## [Exercise objective]
Two lines mark the range in the entries below: the one holding "Inversores de Impacto), en nuestro" and the one holding "como la mirada que vimos hoy en". Set down those two and all lines between them, exactly.

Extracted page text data

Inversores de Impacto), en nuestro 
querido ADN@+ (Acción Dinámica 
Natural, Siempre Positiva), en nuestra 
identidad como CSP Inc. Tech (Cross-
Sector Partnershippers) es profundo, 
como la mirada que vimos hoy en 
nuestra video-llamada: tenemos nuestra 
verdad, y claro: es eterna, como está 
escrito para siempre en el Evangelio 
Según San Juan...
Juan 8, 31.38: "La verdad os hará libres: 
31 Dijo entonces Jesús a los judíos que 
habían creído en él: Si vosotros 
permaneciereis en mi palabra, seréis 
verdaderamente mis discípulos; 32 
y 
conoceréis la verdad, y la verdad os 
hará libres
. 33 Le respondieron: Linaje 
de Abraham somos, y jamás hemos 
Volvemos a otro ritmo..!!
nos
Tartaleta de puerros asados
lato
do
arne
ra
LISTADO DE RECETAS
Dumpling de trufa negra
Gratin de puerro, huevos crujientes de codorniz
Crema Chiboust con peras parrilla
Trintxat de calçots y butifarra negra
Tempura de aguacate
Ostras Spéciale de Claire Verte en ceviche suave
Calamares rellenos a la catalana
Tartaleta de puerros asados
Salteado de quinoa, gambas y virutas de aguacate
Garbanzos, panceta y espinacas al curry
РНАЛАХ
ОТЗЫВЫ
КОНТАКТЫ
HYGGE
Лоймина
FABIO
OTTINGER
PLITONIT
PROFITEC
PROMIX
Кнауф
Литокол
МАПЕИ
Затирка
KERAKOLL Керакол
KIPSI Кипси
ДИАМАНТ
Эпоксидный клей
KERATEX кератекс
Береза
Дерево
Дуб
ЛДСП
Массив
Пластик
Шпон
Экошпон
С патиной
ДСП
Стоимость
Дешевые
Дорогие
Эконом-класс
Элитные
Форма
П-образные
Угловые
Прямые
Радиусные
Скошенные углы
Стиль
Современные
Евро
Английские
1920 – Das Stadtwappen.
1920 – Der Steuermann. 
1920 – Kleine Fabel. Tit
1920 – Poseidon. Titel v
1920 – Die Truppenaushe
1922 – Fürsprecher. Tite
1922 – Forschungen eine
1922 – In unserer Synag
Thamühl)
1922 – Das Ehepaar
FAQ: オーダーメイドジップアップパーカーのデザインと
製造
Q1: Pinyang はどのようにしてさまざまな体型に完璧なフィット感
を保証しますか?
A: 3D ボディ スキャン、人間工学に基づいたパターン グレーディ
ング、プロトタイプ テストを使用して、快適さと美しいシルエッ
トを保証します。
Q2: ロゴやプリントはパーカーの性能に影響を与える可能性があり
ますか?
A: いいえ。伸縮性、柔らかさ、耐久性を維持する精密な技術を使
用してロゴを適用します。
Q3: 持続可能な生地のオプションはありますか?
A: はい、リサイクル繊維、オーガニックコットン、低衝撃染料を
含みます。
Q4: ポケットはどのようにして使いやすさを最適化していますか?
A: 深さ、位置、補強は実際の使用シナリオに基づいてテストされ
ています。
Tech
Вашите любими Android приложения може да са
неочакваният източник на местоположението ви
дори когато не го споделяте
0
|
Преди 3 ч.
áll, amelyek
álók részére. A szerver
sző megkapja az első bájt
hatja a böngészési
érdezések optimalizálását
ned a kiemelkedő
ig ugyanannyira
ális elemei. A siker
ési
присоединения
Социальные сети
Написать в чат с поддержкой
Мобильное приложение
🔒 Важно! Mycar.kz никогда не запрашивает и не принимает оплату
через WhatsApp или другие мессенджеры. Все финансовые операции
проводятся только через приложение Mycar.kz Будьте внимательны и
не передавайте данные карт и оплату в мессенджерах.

--

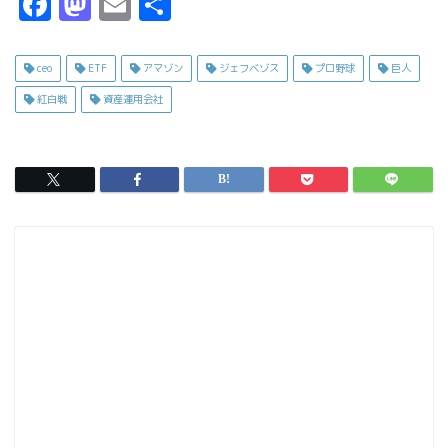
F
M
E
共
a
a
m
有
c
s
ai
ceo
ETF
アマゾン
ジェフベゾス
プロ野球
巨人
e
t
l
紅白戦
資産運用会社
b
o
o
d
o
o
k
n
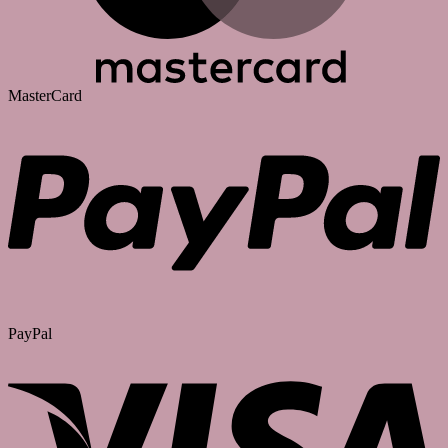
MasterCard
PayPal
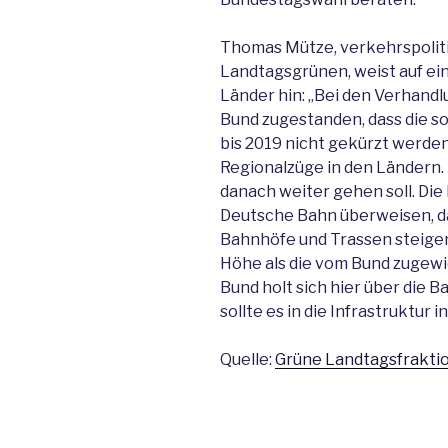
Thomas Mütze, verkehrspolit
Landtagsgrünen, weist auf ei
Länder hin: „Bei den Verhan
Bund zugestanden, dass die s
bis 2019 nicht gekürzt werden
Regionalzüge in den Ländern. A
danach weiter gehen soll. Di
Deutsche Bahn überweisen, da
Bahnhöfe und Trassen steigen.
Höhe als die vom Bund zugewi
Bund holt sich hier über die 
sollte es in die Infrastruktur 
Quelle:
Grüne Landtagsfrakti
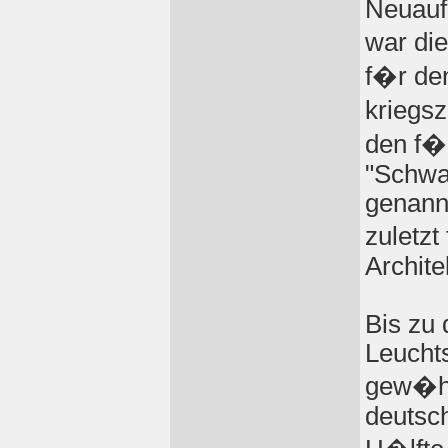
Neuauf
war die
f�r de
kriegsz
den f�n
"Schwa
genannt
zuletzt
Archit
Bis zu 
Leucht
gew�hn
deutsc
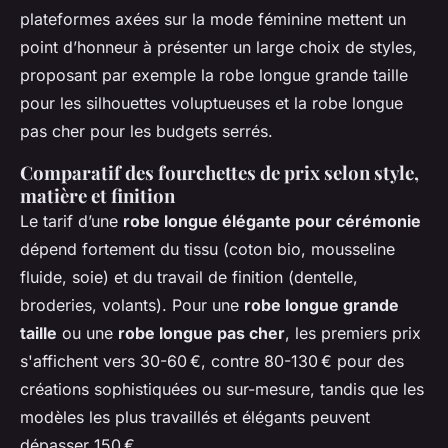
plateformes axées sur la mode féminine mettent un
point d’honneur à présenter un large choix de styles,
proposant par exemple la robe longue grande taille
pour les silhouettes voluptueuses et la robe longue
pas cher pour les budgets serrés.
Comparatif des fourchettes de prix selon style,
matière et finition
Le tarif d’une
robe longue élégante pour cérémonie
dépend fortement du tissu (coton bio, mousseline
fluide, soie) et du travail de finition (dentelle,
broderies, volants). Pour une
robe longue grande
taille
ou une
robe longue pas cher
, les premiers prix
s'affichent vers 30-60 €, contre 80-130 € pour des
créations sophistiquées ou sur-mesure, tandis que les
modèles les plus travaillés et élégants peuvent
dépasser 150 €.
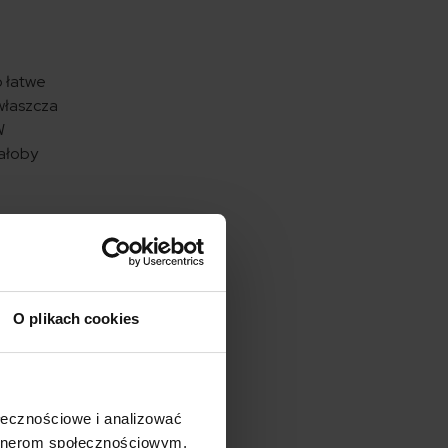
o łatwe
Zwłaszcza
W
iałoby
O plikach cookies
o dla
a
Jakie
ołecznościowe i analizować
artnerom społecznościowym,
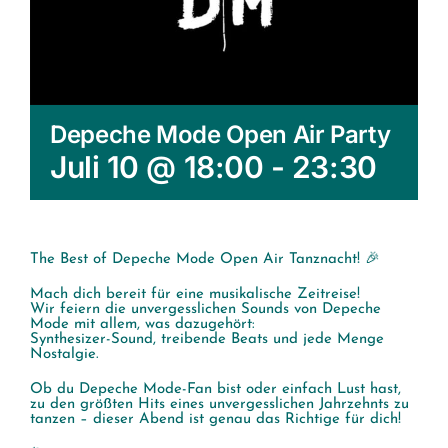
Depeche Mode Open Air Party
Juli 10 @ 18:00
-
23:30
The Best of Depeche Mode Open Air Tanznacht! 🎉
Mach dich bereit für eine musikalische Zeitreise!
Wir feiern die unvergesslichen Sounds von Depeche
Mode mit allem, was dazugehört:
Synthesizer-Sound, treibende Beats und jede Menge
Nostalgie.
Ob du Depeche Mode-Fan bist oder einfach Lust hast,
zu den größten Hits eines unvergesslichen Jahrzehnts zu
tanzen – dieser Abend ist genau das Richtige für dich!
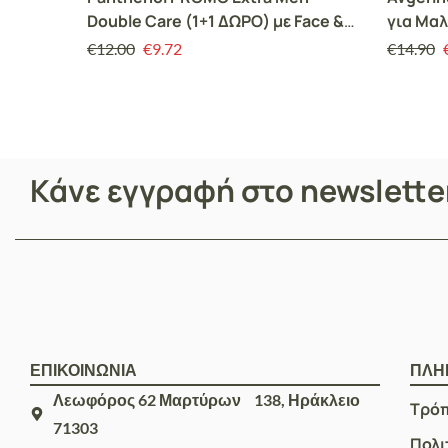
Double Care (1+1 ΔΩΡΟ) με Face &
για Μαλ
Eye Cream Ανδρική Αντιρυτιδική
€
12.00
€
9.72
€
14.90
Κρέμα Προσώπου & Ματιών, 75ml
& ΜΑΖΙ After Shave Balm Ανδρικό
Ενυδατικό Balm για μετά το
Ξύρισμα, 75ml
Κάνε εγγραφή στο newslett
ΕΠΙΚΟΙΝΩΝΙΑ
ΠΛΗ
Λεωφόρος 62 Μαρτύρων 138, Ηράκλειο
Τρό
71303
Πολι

==

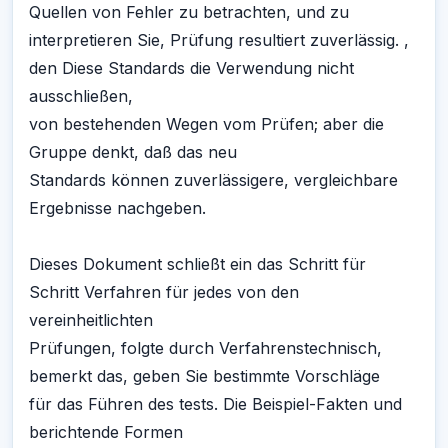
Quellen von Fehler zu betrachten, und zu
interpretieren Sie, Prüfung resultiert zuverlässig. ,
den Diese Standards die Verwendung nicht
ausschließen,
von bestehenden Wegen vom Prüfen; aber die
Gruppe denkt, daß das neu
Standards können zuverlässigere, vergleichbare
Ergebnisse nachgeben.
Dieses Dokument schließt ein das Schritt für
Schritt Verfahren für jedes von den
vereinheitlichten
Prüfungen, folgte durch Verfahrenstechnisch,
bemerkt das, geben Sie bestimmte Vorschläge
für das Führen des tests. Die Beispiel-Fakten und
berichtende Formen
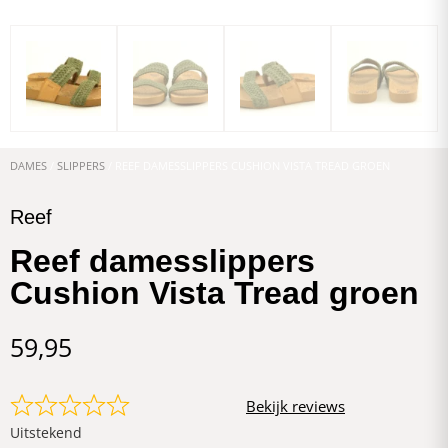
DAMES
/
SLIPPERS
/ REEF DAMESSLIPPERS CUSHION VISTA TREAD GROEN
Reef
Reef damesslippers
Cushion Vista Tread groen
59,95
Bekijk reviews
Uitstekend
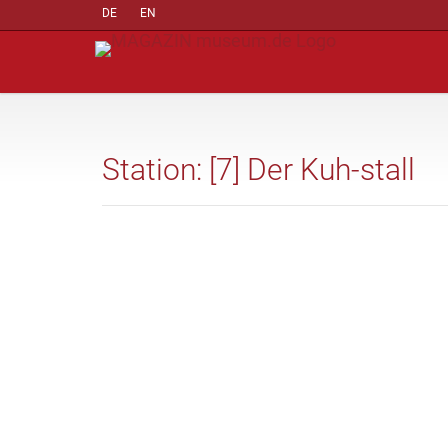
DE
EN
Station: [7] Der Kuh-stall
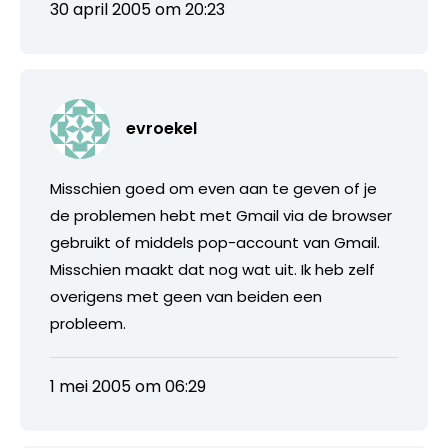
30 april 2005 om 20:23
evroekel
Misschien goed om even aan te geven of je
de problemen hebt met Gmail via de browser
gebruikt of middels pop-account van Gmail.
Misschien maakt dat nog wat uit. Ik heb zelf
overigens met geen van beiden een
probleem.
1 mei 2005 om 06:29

## [Solution below]
Inversores de Impacto), en nuestro 
querido ADN@+ (Acción Dinámica 
Natural, Siempre Positiva), en nuestra 
identidad como CSP Inc. Tech (Cross-
Sector Partnershippers) es profundo, 
como la mirada que vimos hoy en 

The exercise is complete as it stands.